Bessie met Forster by her sister’s boyfriend. The ADL’s Brotherhood Marketing campaign used the tagline, “You Can’t Be Lovely and Hate.” Bessie’s speeches linked antisemitism with different types of bigotry and the marketing campaign took her to each nook of the nation. 

Bader: Let’s change gears. You talked about your analysis earlier. What texts had been most useful to you in establishing Bessie’s formative years?

Kass: Victory Metropolis: A Historical past of New York and New Yorkers by John Straughbaugh, was great and well-written. One other e-book, revealed in 1964, that actually helped was Accent on Expertise: New York’s Excessive Faculty of Music and Artwork by Benjamin Morris Steigman.  

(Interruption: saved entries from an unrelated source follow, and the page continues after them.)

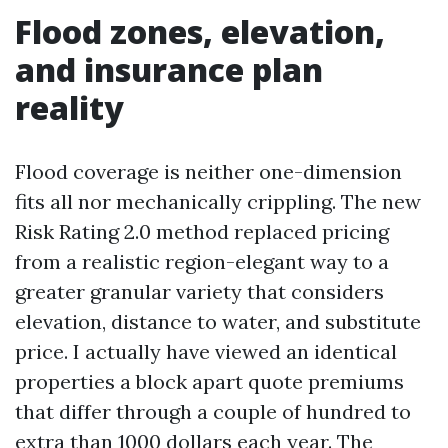
Flood zones, elevation,
and insurance plan
reality
Flood coverage is neither one-dimension
fits all nor mechanically crippling. The new
Risk Rating 2.0 method replaced pricing
from a realistic region-elegant way to a
greater granular variety that considers
elevation, distance to water, and substitute
price. I actually have viewed an identical
properties a block apart quote premiums
that differ through a couple of hundred to
extra than 1000 dollars each year. The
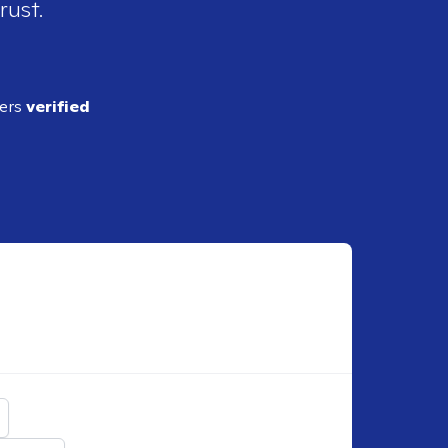
rust.
ders
verified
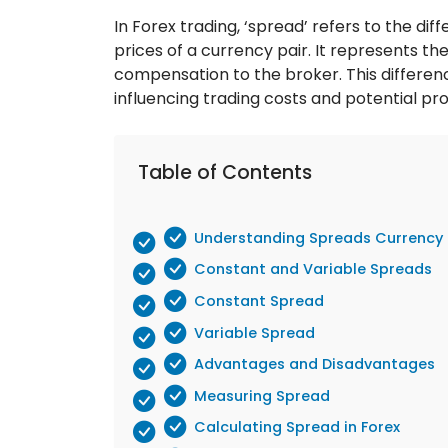
In Forex trading, ‘spread’ refers to the di
prices of a currency pair. It represents th
compensation to the broker. This differenc
influencing trading costs and potential prof
Table of Contents
Understanding Spreads Currency 
Constant and Variable Spreads
Constant Spread
Variable Spread
Advantages and Disadvantages
Measuring Spread
Calculating Spread in Forex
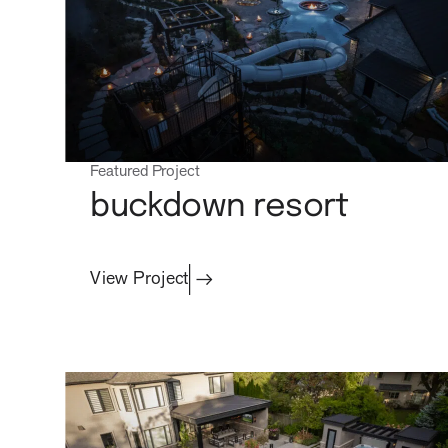
property care
Featured Project
buckdown resort
View Project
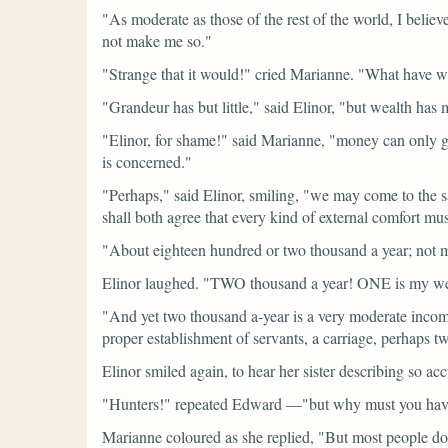
"As moderate as those of the rest of the world, I believ
not make me so."
"Strange that it would!"
cried Marianne.
"What have we
"Grandeur has but little,"
said Elinor,
"but wealth has m
"Elinor, for shame!"
said Marianne,
"money can only giv
is concerned."
"Perhaps,"
said Elinor, smiling,
"we may come to the s
shall both agree that every kind of external comfort 
"About eighteen hundred or two thousand a year; not
Elinor laughed.
"TWO thousand a year! ONE is my wea
"And yet two thousand a-year is a very moderate inco
proper establishment of servants, a carriage, perhaps t
Elinor smiled again, to hear her sister describing so a
"Hunters!"
repeated Edward
—
"but why must you hav
Marianne coloured as she replied,
"But most people do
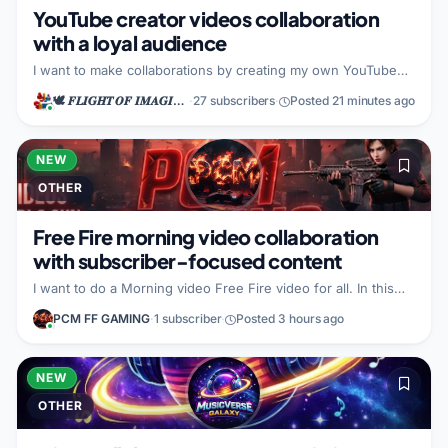
YouTube creator videos collaboration
with a loyal audience
I want to make collaborations by creating my own YouTube
videos. What I bring to the partnership is a loyal audience. I
🕊️ 𝑭𝑳𝑰𝑮𝑯𝑻 𝑶𝑭 𝑰𝑴𝑨𝑮𝑰𝑵𝑨𝑻𝑰𝑶𝑵 🕊️
·
27 subscribers
·
Posted 21 minutes ago
am open to a partner whose goals align with building content
together.
NEW
OTHER
Free Fire morning video collaboration
with subscriber-focused content
I want to do a Morning video Free Fire video for all. In this
collaboration, I bring Goos video for subscribers, so our
PCM FF GAMING
·
1 subscriber
·
Posted 3 hours ago
audience gets content that feels made for them. I am looking
for another creator using (the same space) to partner with
on this Free Fire morning video idea.
NEW
OTHER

I learn a number of articles about Miss America, too, and a licensed biography of Myerson by Susan Dworkin referred to as Miss America,1945: Bess Myerson and the 12 months that Modified Our Lives.  Dworkin’s e-book included a number of direct quotes from Myerson which helped me think about how she spoke, noticed the world, and reacted.

Bader: Racism, sexism, homophobia, transphobia and antisemitism are actually surging. Do you see Bessie as a rebuttal? 

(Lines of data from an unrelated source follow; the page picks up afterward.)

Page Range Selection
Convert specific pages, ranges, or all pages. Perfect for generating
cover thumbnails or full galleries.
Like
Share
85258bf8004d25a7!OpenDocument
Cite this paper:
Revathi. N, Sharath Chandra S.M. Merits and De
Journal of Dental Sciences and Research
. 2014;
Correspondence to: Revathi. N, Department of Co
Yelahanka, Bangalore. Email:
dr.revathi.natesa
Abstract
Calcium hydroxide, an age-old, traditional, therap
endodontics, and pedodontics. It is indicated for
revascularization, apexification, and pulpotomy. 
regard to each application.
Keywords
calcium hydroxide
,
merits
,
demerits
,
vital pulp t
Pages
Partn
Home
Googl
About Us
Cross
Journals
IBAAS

Kass: It’s terrible that this story is so related. Within the Thirties and ’40s, American hostility towards Jews was excessive, however by 1945, the Nazis had been defeated. Nonetheless, antisemitism, racism and sexism had been virulent, and homophobia was taken as a given. The arguments voiced then are just like what we’re listening to and seeing at present. Robert Bowers went into Pittsburgh’s Tree of Life Synagogue in 2018 as a result of he wished to kill Jews. He murdered 11. Payton Gendron went to a Buffalo, New York grocery store in 2022 to kill Black individuals; he murdered 10. It boggles the thoughts. 

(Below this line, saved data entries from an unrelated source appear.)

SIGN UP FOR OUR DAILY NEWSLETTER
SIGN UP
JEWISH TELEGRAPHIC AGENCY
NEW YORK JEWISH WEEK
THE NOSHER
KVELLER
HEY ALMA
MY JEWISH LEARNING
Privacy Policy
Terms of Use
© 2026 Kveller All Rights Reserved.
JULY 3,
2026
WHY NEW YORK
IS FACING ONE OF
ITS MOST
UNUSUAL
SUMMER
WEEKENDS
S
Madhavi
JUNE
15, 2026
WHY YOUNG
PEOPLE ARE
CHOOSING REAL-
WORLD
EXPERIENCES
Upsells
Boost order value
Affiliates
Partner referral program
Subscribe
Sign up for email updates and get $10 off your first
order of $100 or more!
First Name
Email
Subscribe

The work Myerson did with the ADL continues and their agenda contains countering antisemitism and combating for gender, LGBTQIA+ and racial justice. I hope individuals might be impressed by BESSIE and decide to resisting hatred and discrimination in each kind.

Up subsequent:

U.S. democracy is at a harmful inflection level—from the demise of abortion rights, to an absence of pay fairness and parental depart, to skyrocketing maternal mortality, and assaults on trans well being. Left unchecked, these crises will result in wider gaps in political participation and illustration. For 50 years, Ms. has been forging feminist journalism—reporting, rebelling and truth-telling from the front-lines, championing the Equal Rights Modification, and centering the tales of these most impacted. With all that’s at stake for equality, we’re redoubling our dedication for the subsequent 50 years. In flip, we want your assist, Help Ms. at present with a donation—any quantity that’s significant to you. For as little as $5 every month, you’ll obtain the print journal together with our e-newsletters, motion alerts, and invites to Ms. Studios occasions and podcasts. We’re grateful to your loyalty and ferocity.